The other revelation about the Ségolène of 1971 is just how elegant and chic she looks in the Roche family photograph. When Mme Royal first emerged in French politics in the early 1980s, she had a rather geeky, schoolmistressy image, wearing large spectacles and bright red coats. She has since remodelled herself as a strikingly elegant woman. It appears, from the Roche photo album, that this is not what the French call a "re-looking" so much as a rediscovery of the "real" Ségolène of her teens. Rather like Hillary Clinton, it seems that Ségolène Royal adopted a frumpish look in order to be taken more seriously as a woman politician in the notoriously macho political culture of France.

As the first woman to be chosen as presidential candidate by a major French political party, Mme Royal is now taken very seriously indeed. In the latest polls, she is neck-and-neck with the likely centre-right candidate, Nicolas Sarkozy, to emerge triumphant in the second round of the elections on 6 May next year.

"Even before I realised that she was our Ségolène, I admired her greatly," Mrs Schuster said. "I admire any woman who can make her way in such a tough world. I can only wish her every good chance next year."

Before they were famous

Luiz Inacio Lula Da Silva, BRAZILIAN PRESIDENT

The newly re-elected leader could hardly have come from more humble origins. At the age of 12, Lula da Silva was forced to abandon full-time education and work as a shoe-shine boy in order to provide for his struggling parents and their eight other children. After his family moved to Sao Paulo, Lula held down a number of factory jobs, including working in a car plant where he lost a finger on one of the steel presses.

Ho Chi Minh, FORMER NORTH VIETNAM LEADER

Although regarded in later life as one of the greatest anti-colonialist leaders, a young Ho Chi Minh took full advantage of France's strategic relationship with Vietnam and boarded a steamship to Marseilles working as a cabin boy and chef to pay his way. In 1913, the future Communist leader settled in Crouch End, London, and began working in the kitchens of the Carlton Hotel in Haymarket. Ho Chi Minh even claimed he trained as a pastry chef under the guidance of the legendary Auguste Escoffier.

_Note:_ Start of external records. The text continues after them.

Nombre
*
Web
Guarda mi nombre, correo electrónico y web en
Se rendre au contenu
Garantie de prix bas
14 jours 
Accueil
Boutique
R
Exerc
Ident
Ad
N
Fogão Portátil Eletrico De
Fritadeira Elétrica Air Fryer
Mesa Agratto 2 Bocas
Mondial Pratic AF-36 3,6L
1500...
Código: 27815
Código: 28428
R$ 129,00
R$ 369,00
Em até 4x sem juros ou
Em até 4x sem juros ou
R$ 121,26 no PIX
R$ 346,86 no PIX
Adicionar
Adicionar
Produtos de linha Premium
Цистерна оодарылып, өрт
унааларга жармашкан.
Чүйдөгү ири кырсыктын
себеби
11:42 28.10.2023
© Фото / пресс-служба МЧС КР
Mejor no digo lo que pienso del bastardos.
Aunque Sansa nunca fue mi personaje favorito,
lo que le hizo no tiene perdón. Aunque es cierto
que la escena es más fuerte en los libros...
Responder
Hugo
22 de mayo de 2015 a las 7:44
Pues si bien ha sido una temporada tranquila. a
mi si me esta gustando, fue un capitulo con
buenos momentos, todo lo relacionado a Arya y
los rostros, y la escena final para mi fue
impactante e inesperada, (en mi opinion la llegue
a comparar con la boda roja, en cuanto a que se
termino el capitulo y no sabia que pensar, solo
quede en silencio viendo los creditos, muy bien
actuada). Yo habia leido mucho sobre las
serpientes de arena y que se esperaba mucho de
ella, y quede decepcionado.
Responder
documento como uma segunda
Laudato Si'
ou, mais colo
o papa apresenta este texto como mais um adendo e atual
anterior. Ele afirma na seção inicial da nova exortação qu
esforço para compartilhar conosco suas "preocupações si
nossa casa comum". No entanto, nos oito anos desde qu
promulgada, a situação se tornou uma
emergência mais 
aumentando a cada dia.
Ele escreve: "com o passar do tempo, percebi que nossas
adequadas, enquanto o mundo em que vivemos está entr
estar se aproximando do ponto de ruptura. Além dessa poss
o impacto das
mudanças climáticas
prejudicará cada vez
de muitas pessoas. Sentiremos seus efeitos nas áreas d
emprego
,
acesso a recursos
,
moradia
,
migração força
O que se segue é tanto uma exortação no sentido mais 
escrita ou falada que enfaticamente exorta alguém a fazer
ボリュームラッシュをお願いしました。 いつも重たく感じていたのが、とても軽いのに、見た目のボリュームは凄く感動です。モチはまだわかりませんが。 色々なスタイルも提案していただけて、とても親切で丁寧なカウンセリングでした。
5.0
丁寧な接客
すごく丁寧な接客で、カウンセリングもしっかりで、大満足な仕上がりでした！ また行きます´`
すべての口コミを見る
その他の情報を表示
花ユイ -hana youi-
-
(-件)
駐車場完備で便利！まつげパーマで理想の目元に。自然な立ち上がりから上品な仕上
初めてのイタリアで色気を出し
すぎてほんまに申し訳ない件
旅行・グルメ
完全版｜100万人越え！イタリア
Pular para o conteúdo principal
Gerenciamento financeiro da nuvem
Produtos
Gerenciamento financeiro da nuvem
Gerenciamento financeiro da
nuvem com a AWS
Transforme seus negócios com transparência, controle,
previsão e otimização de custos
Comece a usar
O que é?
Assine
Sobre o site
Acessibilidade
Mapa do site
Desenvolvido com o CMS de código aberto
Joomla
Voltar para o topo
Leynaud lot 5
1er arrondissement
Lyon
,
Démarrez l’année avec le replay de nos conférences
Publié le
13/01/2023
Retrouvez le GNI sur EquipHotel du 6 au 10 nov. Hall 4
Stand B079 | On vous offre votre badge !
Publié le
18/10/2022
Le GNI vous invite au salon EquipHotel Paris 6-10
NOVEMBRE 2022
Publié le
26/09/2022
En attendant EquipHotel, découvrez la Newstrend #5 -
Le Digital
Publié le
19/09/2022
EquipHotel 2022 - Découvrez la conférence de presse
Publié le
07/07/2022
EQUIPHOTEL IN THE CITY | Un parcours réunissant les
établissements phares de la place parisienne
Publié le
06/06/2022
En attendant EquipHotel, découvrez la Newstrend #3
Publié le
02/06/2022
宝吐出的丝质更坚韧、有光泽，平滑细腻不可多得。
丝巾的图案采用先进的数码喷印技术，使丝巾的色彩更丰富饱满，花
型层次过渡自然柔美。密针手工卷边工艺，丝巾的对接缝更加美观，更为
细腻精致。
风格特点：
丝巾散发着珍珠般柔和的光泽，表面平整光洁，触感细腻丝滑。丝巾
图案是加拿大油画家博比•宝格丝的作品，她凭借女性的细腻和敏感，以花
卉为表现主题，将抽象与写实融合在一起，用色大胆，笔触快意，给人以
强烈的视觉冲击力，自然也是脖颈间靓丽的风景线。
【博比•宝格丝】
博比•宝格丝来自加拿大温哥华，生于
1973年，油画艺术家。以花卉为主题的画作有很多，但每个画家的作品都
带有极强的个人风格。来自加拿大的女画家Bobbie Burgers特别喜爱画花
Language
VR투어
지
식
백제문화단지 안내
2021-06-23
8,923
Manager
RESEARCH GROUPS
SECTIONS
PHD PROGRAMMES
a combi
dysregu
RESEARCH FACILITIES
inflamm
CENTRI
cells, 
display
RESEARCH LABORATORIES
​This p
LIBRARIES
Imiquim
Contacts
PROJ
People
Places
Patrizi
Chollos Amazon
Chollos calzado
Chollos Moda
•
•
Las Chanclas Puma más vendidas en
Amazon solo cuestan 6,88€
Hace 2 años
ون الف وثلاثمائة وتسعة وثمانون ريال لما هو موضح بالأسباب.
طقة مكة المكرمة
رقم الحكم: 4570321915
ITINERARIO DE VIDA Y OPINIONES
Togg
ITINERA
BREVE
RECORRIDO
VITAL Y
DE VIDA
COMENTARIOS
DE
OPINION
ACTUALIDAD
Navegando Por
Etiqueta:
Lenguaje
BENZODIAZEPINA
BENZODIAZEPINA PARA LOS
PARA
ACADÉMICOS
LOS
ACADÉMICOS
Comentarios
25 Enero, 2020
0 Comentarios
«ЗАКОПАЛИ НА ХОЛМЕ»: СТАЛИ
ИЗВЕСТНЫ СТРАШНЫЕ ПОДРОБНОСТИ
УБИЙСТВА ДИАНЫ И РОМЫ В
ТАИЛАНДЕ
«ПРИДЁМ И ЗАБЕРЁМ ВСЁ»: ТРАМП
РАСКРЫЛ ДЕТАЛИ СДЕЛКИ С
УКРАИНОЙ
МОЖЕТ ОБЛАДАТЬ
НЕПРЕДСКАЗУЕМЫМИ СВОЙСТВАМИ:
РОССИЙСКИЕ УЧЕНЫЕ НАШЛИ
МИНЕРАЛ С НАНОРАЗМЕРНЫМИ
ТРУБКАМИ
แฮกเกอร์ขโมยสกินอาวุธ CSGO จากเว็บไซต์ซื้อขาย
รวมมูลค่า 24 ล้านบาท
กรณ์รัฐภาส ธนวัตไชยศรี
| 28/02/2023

Tony Blair, PRIME MINISTER

During his student days in the early 1970s, Mr Blair worked as a waiter in Paris. When he addressed the French national assembly soon after his first election victory in 1997, he recalled that the other waiters had told him to put his tips in a common kitty to be shared out at the week's end. He soon discovered, he said, that he was the only waiter putting money into the box. "This was my first experience of socialism," he said.

Jacques Chirac, FRENCH PRESIDENT

When the French president was 21 years old, he was sent to the United States to learn English. He spent a summer at Harvard and, at the weekends, worked as a "soda jerk", or ice-cream man and soft drinks salesman, in a Howard Johnson's restaurant in Boston. One of his proudest possessions, he occasionally tells friends, is a certificate, signed by Howard Johnson himself, stating that "Mr J. Chirac proved himself to be a first class soda-jerk".

Gerhard Schröder, FORMER GERMAN CHANCELLOR

The young Schröder was brought up by his mother, a cleaning lady, in a tiny apartment on a farm near Hanover after his father was killed during the Second World War. In order to improve a diet that consisted of boiled carrots and swedes, he left school early and took a job in an ironmonger's store where he fetched screws and nails for farmers.